Adalet Bakanlığı tarafından 9. 10. 2016 tarihinde düzenlenecek görevde yükselme sınavında mülakatta ısrar edilmesi yeni kadrolaşmaların önünü açacaktır
Diğer taraftan her yıl “Havuz Tayini” olarak nitelenen tayinler açıklanmış ancak OHAL nedeniyle tayinler 01. 01. 2017 tarihine kadar durdurulmuştur. Birçok yargı emekçisinin ilişiğini kesmiş, tayini çıktığı için taşınma işlemlerini başlatmış, gidecekleri yerde ev tutmuş ve hayatlarını yeni görev yerlerine göre planlamışken eski görev yerlerine geri çağrılması ayrı bir mağduriyet yaratmaktadır. Tayini çıkan yargı emekçilerinin yeni görev yerlerinde başlatılarak mağduriyetleri giderilmelidir.
Adalet Bakanlığı Memur Sınav, Atama ve Nakil Yönetmeliğinde yapılan değişiklikler, 14. 05. 2016 tarih ve 29712 Sayılı Resmi Gazetede yayımlanarak yürürlüğe girmiş bulunmaktadır. Yapılan değişikliklerle, Yazı işleri ve idari işler müdürleri ile mahalli bilgi işlem ve mahalli adli sicildeki şube müdürleri belli hizmet sürelerine bağlı olarak zorunlu rotasyona tabi hale getirilmektedir.
15 Temmuz darbe girişimi sonrasında ortaya çıkan tablo, açığa alma işlemleri, yargı hizmeti üretimini zorlaştırmaktadır.
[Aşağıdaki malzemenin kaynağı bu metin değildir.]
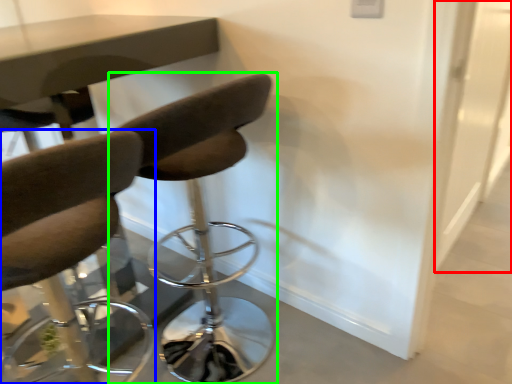 Question: Which is farther away from glass door (highlighted by a red box)? chair (highlighted by a blue box) or chair (highlighted by a green box)?

Choices:
 (A) chair
 (B) chair

Answer: (A) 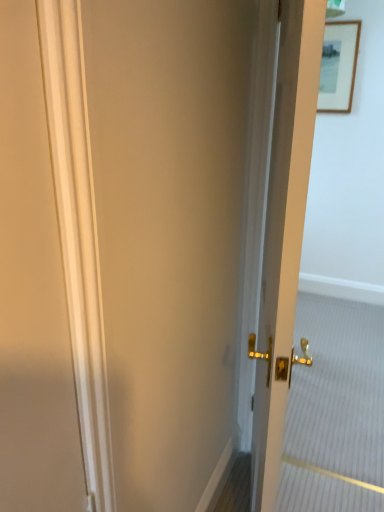 The height and width of the screenshot is (512, 384). What do you see at coordinates (338, 66) in the screenshot?
I see `wooden framed picture at upper right` at bounding box center [338, 66].

In order to click on wooden framed picture at upper right in this screenshot , I will do `click(338, 66)`.

The height and width of the screenshot is (512, 384). What do you see at coordinates (284, 234) in the screenshot?
I see `matte gold door at center` at bounding box center [284, 234].

Where is `matte gold door at center`? The image size is (384, 512). matte gold door at center is located at coordinates (284, 234).

In order to click on wooden framed picture at upper right in this screenshot , I will do `click(338, 66)`.

Which is more to the left, matte gold door at center or wooden framed picture at upper right?

matte gold door at center is more to the left.

Considering their positions, is matte gold door at center located in front of or behind wooden framed picture at upper right?

matte gold door at center is in front of wooden framed picture at upper right.

Is point (287, 61) positioned behind point (358, 35)?

No, it is not.

From the image's perspective, is matte gold door at center above wooden framed picture at upper right?

No, from the image's perspective, matte gold door at center is not on top of wooden framed picture at upper right.

From a real-world perspective, does matte gold door at center stand above wooden framed picture at upper right?

Actually, matte gold door at center is physically below wooden framed picture at upper right in the real world.

Does matte gold door at center have a greater width compared to wooden framed picture at upper right?

Correct, the width of matte gold door at center exceeds that of wooden framed picture at upper right.

In the scene shown: Which of these two, matte gold door at center or wooden framed picture at upper right, stands shorter?

With less height is wooden framed picture at upper right.

Considering the relative sizes of matte gold door at center and wooden framed picture at upper right in the image provided, is matte gold door at center smaller than wooden framed picture at upper right?

Incorrect, matte gold door at center is not smaller in size than wooden framed picture at upper right.

Is wooden framed picture at upper right surrounded by matte gold door at center?

No, wooden framed picture at upper right is not surrounded by matte gold door at center.

Are matte gold door at center and wooden framed picture at upper right far apart?

Yes, matte gold door at center and wooden framed picture at upper right are quite far apart.

Is matte gold door at center facing towards wooden framed picture at upper right?

No, matte gold door at center is not facing towards wooden framed picture at upper right.

How many degrees apart are the facing directions of matte gold door at center and wooden framed picture at upper right?

They differ by 106 degrees in their facing directions.

Where is `picture frame behind the matte gold door at center`? picture frame behind the matte gold door at center is located at coordinates (338, 66).

Can you confirm if wooden framed picture at upper right is positioned to the left of matte gold door at center?

In fact, wooden framed picture at upper right is to the right of matte gold door at center.

In the image, is wooden framed picture at upper right positioned in front of or behind matte gold door at center?

Visually, wooden framed picture at upper right is located behind matte gold door at center.

Does point (345, 105) lie behind point (293, 194)?

Yes, point (345, 105) is behind point (293, 194).

From the image's perspective, is wooden framed picture at upper right located above matte gold door at center?

Yes, from the image's perspective, wooden framed picture at upper right is over matte gold door at center.

Looking at this image, from a real-world perspective, is wooden framed picture at upper right physically below matte gold door at center?

No, from a real-world perspective, wooden framed picture at upper right is not beneath matte gold door at center.

Between wooden framed picture at upper right and matte gold door at center, which one has smaller width?

wooden framed picture at upper right is thinner.

Between wooden framed picture at upper right and matte gold door at center, which one has less height?

wooden framed picture at upper right is shorter.

Consider the image. Considering the sizes of objects wooden framed picture at upper right and matte gold door at center in the image provided, who is bigger, wooden framed picture at upper right or matte gold door at center?

matte gold door at center.

Is wooden framed picture at upper right not within matte gold door at center?

wooden framed picture at upper right lies outside matte gold door at center's area.

Is wooden framed picture at upper right not close to matte gold door at center?

A: wooden framed picture at upper right is positioned a significant distance from matte gold door at center.

Is wooden framed picture at upper right oriented towards matte gold door at center?

Yes, wooden framed picture at upper right is turned towards matte gold door at center.

How many degrees apart are the facing directions of wooden framed picture at upper right and matte gold door at center?

There is a 106-degree angle between the facing directions of wooden framed picture at upper right and matte gold door at center.

What are the coordinates of `door below the wooden framed picture at upper right (from a real-world perspective)` in the screenshot? It's located at (284, 234).

Where is `door lying in front of the wooden framed picture at upper right`? The width and height of the screenshot is (384, 512). door lying in front of the wooden framed picture at upper right is located at coordinates coord(284,234).

At what (x,y) coordinates should I click in order to perform the action: click on door located underneath the wooden framed picture at upper right (from a real-world perspective). Please return your answer as a coordinate pair (x, y). The height and width of the screenshot is (512, 384). Looking at the image, I should click on (284, 234). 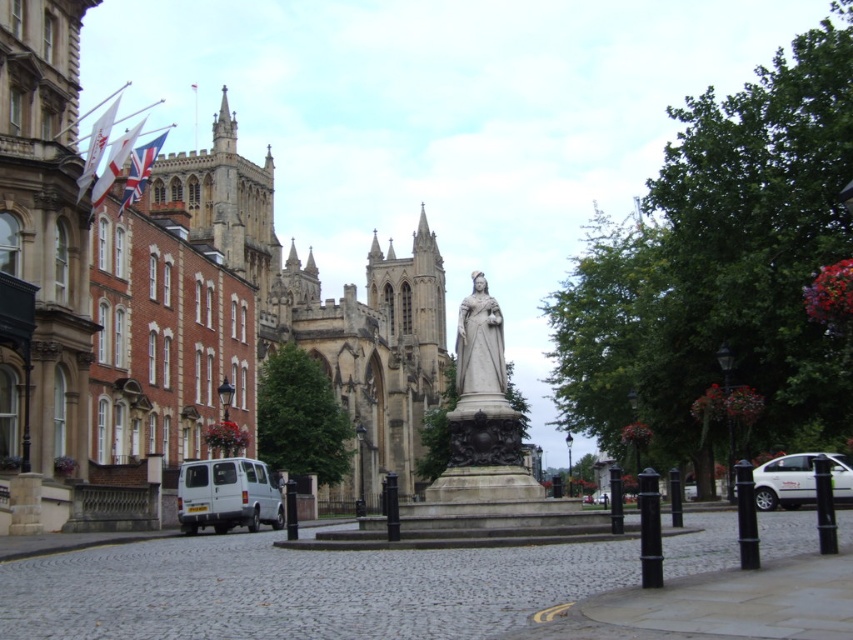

Bu nedenle Yazı işleri ve idari işler müdürleri ile mahallî bilgi işlem ve mahalli adli sicildeki şube müdürlerine yönelik rotasyon yönetmeliği iptal edilmeli, uygulama durdurulmalıdır.
Yargı yılı açılış töreninde yargının iş yükünün fazlalığından dem vuran Yargıtay Başkanı 70 bin yargı emekçisini yok sayarak yargı alanını hâkim ve savcılarla sınırlı görme anlayışını sürdürmüştür. Yargı emekçilerinin yaşadığı sorunları görmemekte ısrar eden siyasi iktidar sendikamızın taleplerine kulaklarına tıkadığı için yargı bu hale gelmiştir. Yargıda iş yükünün yoğunluğuna karşı kadrolu istihdam bir an önce sağlanmalı, yargı emekçilerinin fazla çalışma karşılığı ücretleri her hangi bir sınırlama yapılmaksızın ödenmeli angarya çalışmaya son verilmelidir.
Bağımsız yargı demokratik rejimlerin teminatı olup, OHAL değil demokrasi,
Adalet, liyakat ve emeğe saygı istiyoruz!